Syriza hat Europa verändert, und niemand hat dies besser verstanden als Martin Schulz. Der Präsident des Europaparlaments zelebriert seit Jahren die Rolle des "guten Deutschen" - der anders als Kanzlerin Angela Merkel Verständnis für die Opfer der Sparpolitik zeigt, auch für die Griechen.

Doch das geschah zu Zeiten, als Syriza-Chef Alexis Tsipras noch ein lautstarker Oppositionspolitiker war und kein amtierender Regierungschef, der Schulz am Donnerstag in Athen mit dem erklärten Ziel empfing, der "griechischen Unterwerfung" ein Ende zu bereiten.

Und prompt ist auch Schulz ein anderer geworden, ganz kühler Europa-Staatsmann. Es gebe "Übereinstimmung in vielen Themen", gab er nach dem Treffen knapp zu Protokoll, aber eben außerdem andere Punkte, "die weitere Diskussionen" erforderten.

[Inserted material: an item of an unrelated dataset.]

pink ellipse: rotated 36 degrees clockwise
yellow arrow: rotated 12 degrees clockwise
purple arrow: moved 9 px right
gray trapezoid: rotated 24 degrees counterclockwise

Außerdem sei die zweistündige Unterhaltung mit Tsipras "manchmal anstrengend" gewesen.

Zwar klang Schulz nicht mehr so scharf wie noch vor seiner Visite. Im ZDF hatte er gedonnert: "Ich habe keinen Bock, ideologische Debatten zu führen mit einer Regierung, die gerade mal zwei Tage im Amt ist." Doch zu großen Charmeoffensiven war der Sozialdemokrat nicht bereit.

Athen beabsichtige offenbar "keine einseitigen Schritte" bei der Überwindung der Schuldenkrise, ließ Schulz durchblicken. Aber hinter verschlossenen Türen redete er Tsipras laut "Bild"-Zeitung nachdrücklich ins Gewissen: Kein Schuldenschnitt für Athen, obwohl Tsipras erneut forderte, die übrigen Euro-Staaten sollten den Griechen zumindest einen Teil ihrer 320 Milliarden Euro hohen Schulden erlassen. Und Schulz beschwor den Griechen, eine vernünftige Politik zu betreiben.

Populisten und Linke feiern Syriza

Europas radikale Linke sieht den Syriza-Triumph als Aufbruchssignal. Auch Frankreich oder Italien hoffen darauf, dass eine Abkehr vom harten deutschen Sparkurs dadurch leichter wird. Sogar Rechtspopulisten wie Marine Le Pen in Frankreich und AfD-Chef Bernd Lucke in Deutschland versuchen, die Kritik der neuen Bewegung an Brüssel für ihre Zwecke zu adaptieren.

Aber die wichtigsten Akteure, vor allem in Deutschland, halten strikt am bisherigen Kurs fest - und erinnern Griechenland daran, über welch geringen Verhandlungsspielraum das bankrotte Land verfügt. Schon Ende Februar läuft das Hilfspaket für den Staat aus, der zudem nach wie vor unter Reformstau leidet.

Vizekanzler Sigmar Gabriel (SPD) sagte, er wünsche Tsipras viel Erfolg dabei, "das System von Korruption, persönlicher Bereicherung und Vorteilsnahme, das sich ungeachtet der Reformprogramme in Griechenland hartnäckig hält, zu zerstören".

Und Euro-Gruppen-Chef Jeroen Dijsselbloem - ebenfalls ein Sozialdemokrat - will am Freitag in Athen den Griechen ins Gewissen reden. Schon vor der Wahl hatte der Niederländer auf SPIEGEL ONLINE betont, dass die Partner alle Hilfen stoppen würden, sollte Athen die Reformvereinbarungen brechen.

Dijsselbloem plant, mit der neuen griechischen Regierung etwa deren Stopp von geplanten milliardenschweren Privatisierungsprogrammen zu diskutieren - die immerhin klare Auflagen der internationalen Geldgeber waren.

Eine klare Botschaft

Schulz und Dijsselbloem sind zwei Boten für ein und dieselbe Botschaft: Verhandlungen kann es geben, aber nicht als Folge von Erpressung. Diese Linie verfolgten sie auch beim Treffen der EU-Außenminister am Donnerstag in Brüssel. Schon vor dem Treffen hatte Tsipras - der als ersten Staatsgast den russischen Botschafter empfing und möglicherweise auf Finanzhilfe aus Moskau spekuliert - über Pläne für weitere Strafmaßnahmen gegen Russland wegen der Eskalation der Ukraine-Krise geklagt.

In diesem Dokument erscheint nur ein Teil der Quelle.